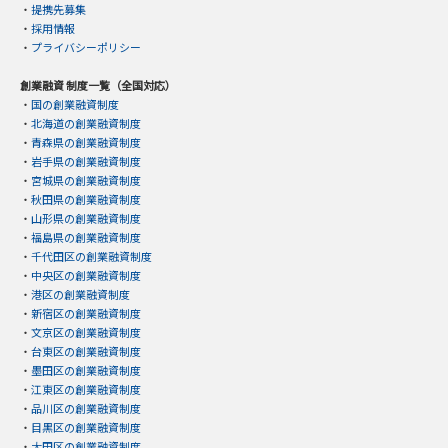
・
提携先募集
・
採用情報
・
プライバシーポリシー
創業融資 制度一覧（全国対応）
・
国の創業融資制度
・
北海道の創業融資制度
・
青森県の創業融資制度
・
岩手県の創業融資制度
・
宮城県の創業融資制度
・
秋田県の創業融資制度
・
山形県の創業融資制度
・
福島県の創業融資制度
・
千代田区の創業融資制度
・
中央区の創業融資制度
・
港区の創業融資制度
・
新宿区の創業融資制度
・
文京区の創業融資制度
・
台東区の創業融資制度
・
墨田区の創業融資制度
・
江東区の創業融資制度
・
品川区の創業融資制度
・
目黒区の創業融資制度
・
大田区の創業融資制度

# [What the exercise asks]
The response should repeat every entry above exactly and include none of the pictures.

# [Output for this task]
・
提携先募集
・
採用情報
・
プライバシーポリシー
創業融資 制度一覧（全国対応）
・
国の創業融資制度
・
北海道の創業融資制度
・
青森県の創業融資制度
・
岩手県の創業融資制度
・
宮城県の創業融資制度
・
秋田県の創業融資制度
・
山形県の創業融資制度
・
福島県の創業融資制度
・
千代田区の創業融資制度
・
中央区の創業融資制度
・
港区の創業融資制度
・
新宿区の創業融資制度
・
文京区の創業融資制度
・
台東区の創業融資制度
・
墨田区の創業融資制度
・
江東区の創業融資制度
・
品川区の創業融資制度
・
目黒区の創業融資制度
・
大田区の創業融資制度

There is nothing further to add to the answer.